(YOUR OBJECTIVE):
Among the entries below, which lines run from the line with "Самовывоз - бесплатно" through the line with "Copyright (c) 2026"? Retype those, both ends included, exactly and without pictures.

(MATERIAL FOR THE TASK):
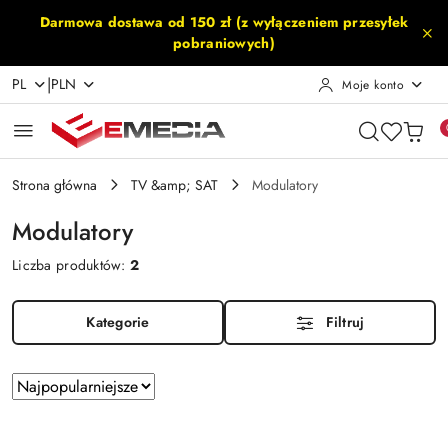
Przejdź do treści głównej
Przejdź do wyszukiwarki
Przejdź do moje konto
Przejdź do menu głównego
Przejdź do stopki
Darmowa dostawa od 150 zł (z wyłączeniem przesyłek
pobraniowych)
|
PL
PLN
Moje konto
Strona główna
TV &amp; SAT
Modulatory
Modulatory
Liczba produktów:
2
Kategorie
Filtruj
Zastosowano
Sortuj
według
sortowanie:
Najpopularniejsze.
==
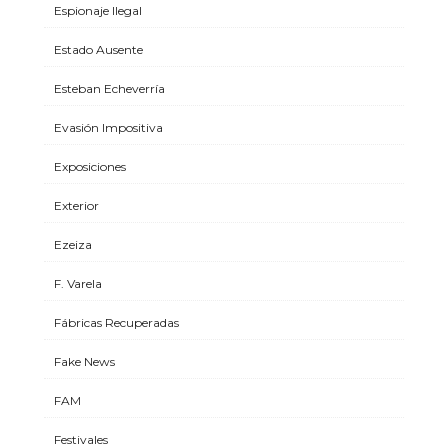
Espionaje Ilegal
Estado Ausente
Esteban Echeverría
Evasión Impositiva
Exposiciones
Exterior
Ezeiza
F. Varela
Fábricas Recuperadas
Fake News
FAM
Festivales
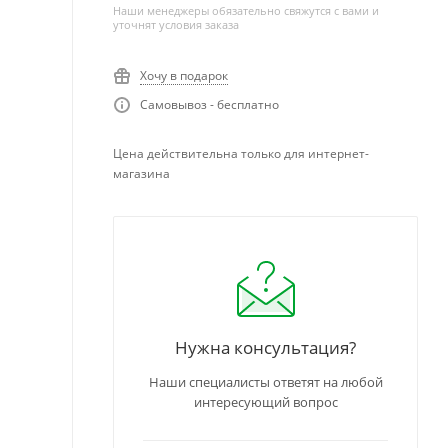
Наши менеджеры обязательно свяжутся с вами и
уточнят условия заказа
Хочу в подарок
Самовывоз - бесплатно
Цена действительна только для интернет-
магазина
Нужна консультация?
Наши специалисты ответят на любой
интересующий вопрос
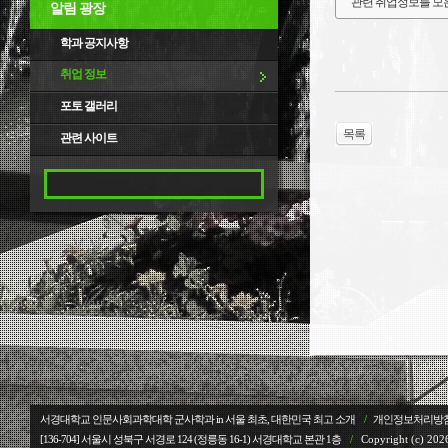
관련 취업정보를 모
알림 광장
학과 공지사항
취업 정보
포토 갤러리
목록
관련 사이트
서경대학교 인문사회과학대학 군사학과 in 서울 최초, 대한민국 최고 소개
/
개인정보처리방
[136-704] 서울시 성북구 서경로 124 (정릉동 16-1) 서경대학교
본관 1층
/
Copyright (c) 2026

(RESPONSE):
Самовывоз - бесплатно
Цена действительна только для интернет-
магазина
Нужна консультация?
Наши специалисты ответят на любой
интересующий вопрос
관련 취업정보를 모
알림 광장
학과 공지사항
취업 정보
포토 갤러리
목록
관련 사이트
서경대학교 인문사회과학대학 군사학과 in 서울 최초, 대한민국 최고 소개
/
개인정보처리방
[136-704] 서울시 성북구 서경로 124 (정릉동 16-1) 서경대학교
본관 1층
/
Copyright (c) 2026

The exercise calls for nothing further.